Once you reach the line with "Demander un devis", transcribe it and every line after it to the end of the records, exactly, but not the pictures.

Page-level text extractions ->
· · · ·
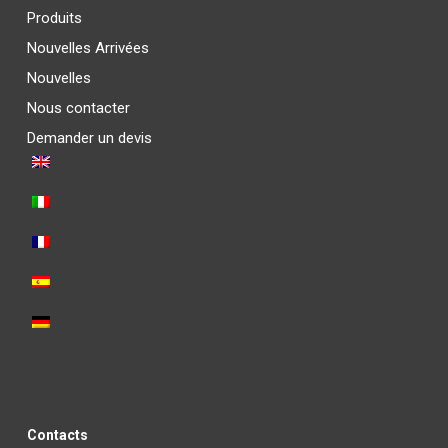
Produits
Nouvelles Arrivées
Nouvelles
Nous contacter
Demander un devis
Contacts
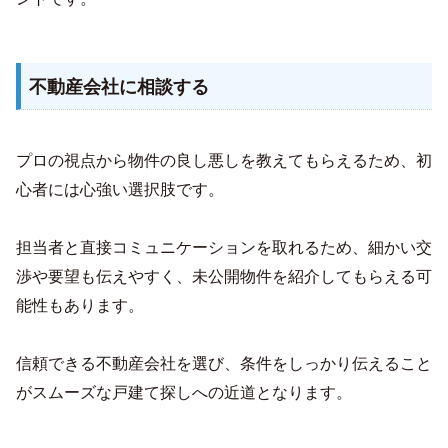
不動産会社に相談する
プロの視点から物件の良し悪しを教えてもらえるため、初
心者には心強い選択肢です。
担当者と直接コミュニケーションを取れるため、細かい交
渉や要望も伝えやすく、未公開物件を紹介してもらえる可
能性もあります。
信頼できる不動産会社を選び、条件をしっかり伝えること
がスムーズな戸建て探しへの近道となります。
· · · ·
ANSWER BOX ->
Demander un devis
Contacts
不動産会社に相談する
プロの視点から物件の良し悪しを教えてもらえるため、初
心者には心強い選択肢です。
担当者と直接コミュニケーションを取れるため、細かい交
渉や要望も伝えやすく、未公開物件を紹介してもらえる可
能性もあります。
信頼できる不動産会社を選び、条件をしっかり伝えること
がスムーズな戸建て探しへの近道となります。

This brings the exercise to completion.